Task to carry out
Output all entries exactly as they appear and skip the pictures.

[Start of section]

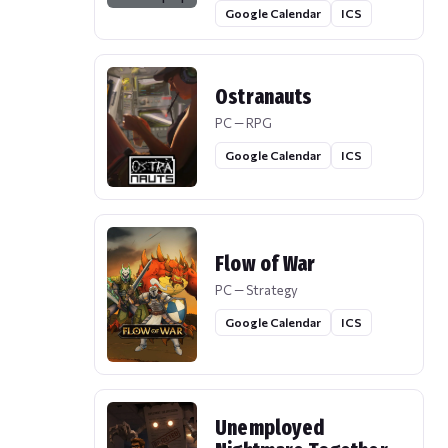
Google Calendar
ICS
Ostranauts
PC — RPG
Google Calendar
ICS
Flow of War
PC — Strategy
Google Calendar
ICS
Unemployed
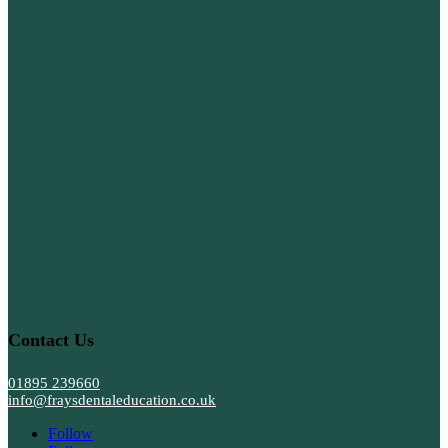
Contact Us
01895 239660
info@fraysdentaleducation.co.uk
Follow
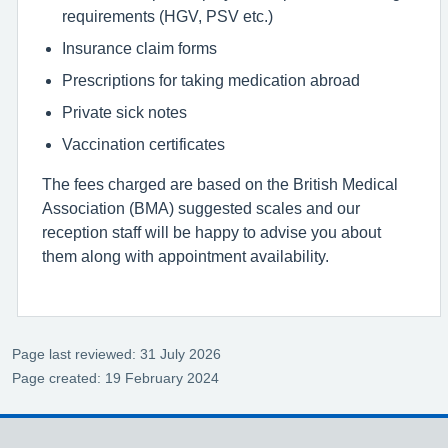
requirements (HGV, PSV etc.)
Insurance claim forms
Prescriptions for taking medication abroad
Private sick notes
Vaccination certificates
The fees charged are based on the British Medical
Association (BMA) suggested scales and our
reception staff will be happy to advise you about
them along with appointment availability.
Page last reviewed: 31 July 2026
Page created: 19 February 2024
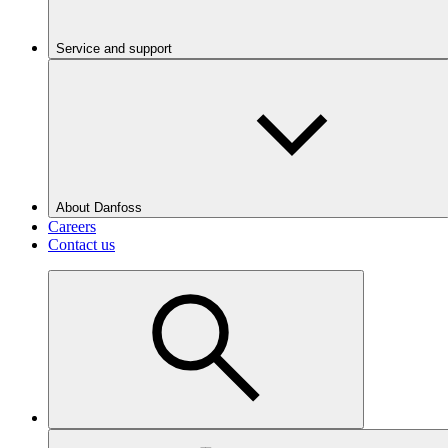
Service and support
About Danfoss
Careers
Contact us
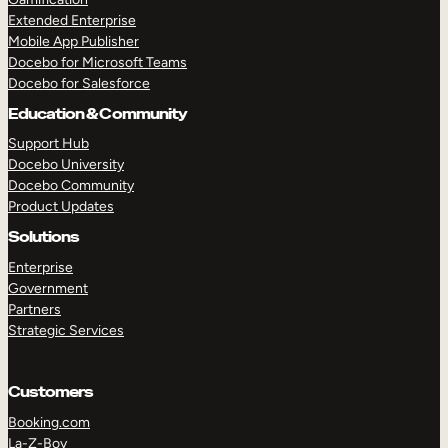
Extended Enterprise
Mobile App Publisher
Docebo for Microsoft Teams
Docebo for Salesforce
Education & Community
Support Hub
Docebo University
Docebo Community
Product Updates
Solutions
Enterprise
Government
Partners
Strategic Services
Customers
Booking.com
La-Z-Boy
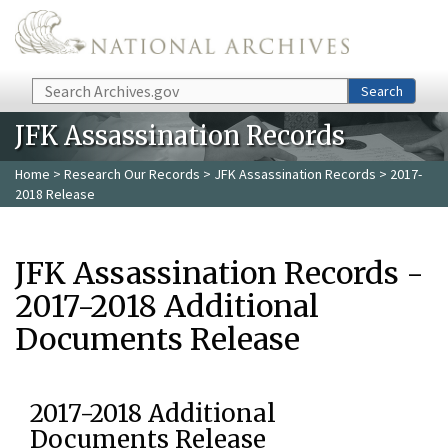
Skip to main content
Search
Search
JFK Assassination Records
Home
>
Research Our Records
>
JFK Assassination Records
> 2017-
2018 Release
JFK Assassination Records -
2017-2018 Additional
Documents Release
2017-2018 Additional
Documents Release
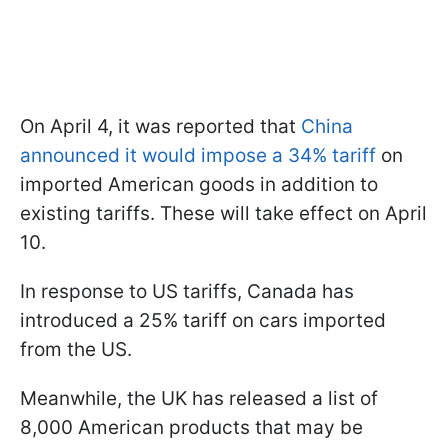
On April 4, it was reported that
China
announced it would impose a 34% tariff
on
imported American goods in addition to
existing tariffs. These will take effect on April
10.
In response to US tariffs, Canada has
introduced a 25% tariff on cars imported
from the US.
Meanwhile, the UK has released a list of
8,000 American products that may be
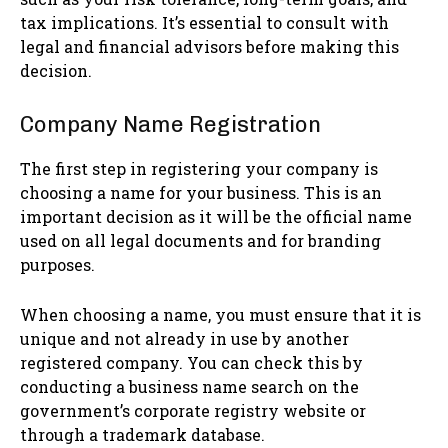
tax implications. It’s essential to consult with
legal and financial advisors before making this
decision.
Company Name Registration
The first step in registering your company is
choosing a name for your business. This is an
important decision as it will be the official name
used on all legal documents and for branding
purposes.
When choosing a name, you must ensure that it is
unique and not already in use by another
registered company. You can check this by
conducting a business name search on the
government’s corporate registry website or
through a trademark database.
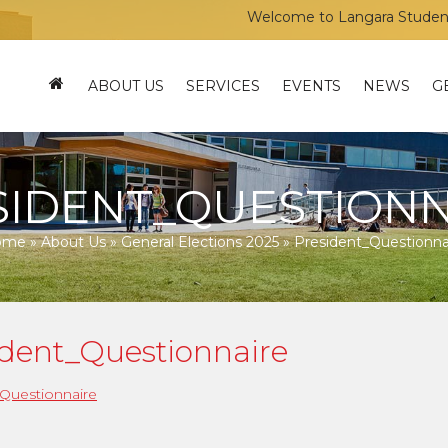
Welcome to Langara Students’ U
ABOUT US
SERVICES
EVENTS
NEWS
G
SIDENT_QUESTIONN
ome
»
About Us
»
General Elections 2025
»
President_Questionna
ident_Questionnaire
Questionnaire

[End of section]

Output
Google Calendar
ICS
Ostranauts
PC — RPG
Google Calendar
ICS
Flow of War
PC — Strategy
Google Calendar
ICS
Unemployed
Contact Us
01895 239660
info@fraysdentaleducation.co.uk
Follow
requirements (HGV, PSV etc.)
Insurance claim forms
Prescriptions for taking medication abroad
Private sick notes
Vaccination certificates
The fees charged are based on the British Medical
Association (BMA) suggested scales and our
reception staff will be happy to advise you about
them along with appointment availability.
Page last reviewed: 31 July 2026
Page created: 19 February 2024
Service and support
About Danfoss
Careers
Contact us
Extended Enterprise
Mobile App Publisher
Docebo for Microsoft Teams
Docebo for Salesforce
Education & Community
Support Hub
Docebo University
Docebo Community
Product Updates
Solutions
Enterprise
Government
Partners
Strategic Services
Customers
Booking.com
La-Z-Boy
Skip to main content
Search
Search
JFK Assassination Records
Home
>
Research Our Records
>
JFK Assassination Records
> 2017-
2018 Release
JFK Assassination Records -
2017-2018 Additional
Documents Release
2017-2018 Additional
Documents Release
On April 4, it was reported that
China
announced it would impose a 34% tariff
on
imported American goods in addition to
existing tariffs. These will take effect on April
10.
In response to US tariffs, Canada has
introduced a 25% tariff on cars imported
from the US.
Meanwhile, the UK has released a list of
8,000 American products that may be
tax implications. It’s essential to consult with
legal and financial advisors before making this
decision.
Company Name Registration
The first step in registering your company is
choosing a name for your business. This is an
important decision as it will be the official name
used on all legal documents and for branding
purposes.
When choosing a name, you must ensure that it is
unique and not already in use by another
registered company. You can check this by
conducting a business name search on the
government’s corporate registry website or
through a trademark database.
Welcome to Langara Students’ U
ABOUT US
SERVICES
EVENTS
NEWS
G
SIDENT_QUESTIONN
ome
»
About Us
»
General Elections 2025
»
President_Questionna
ident_Questionnaire
Questionnaire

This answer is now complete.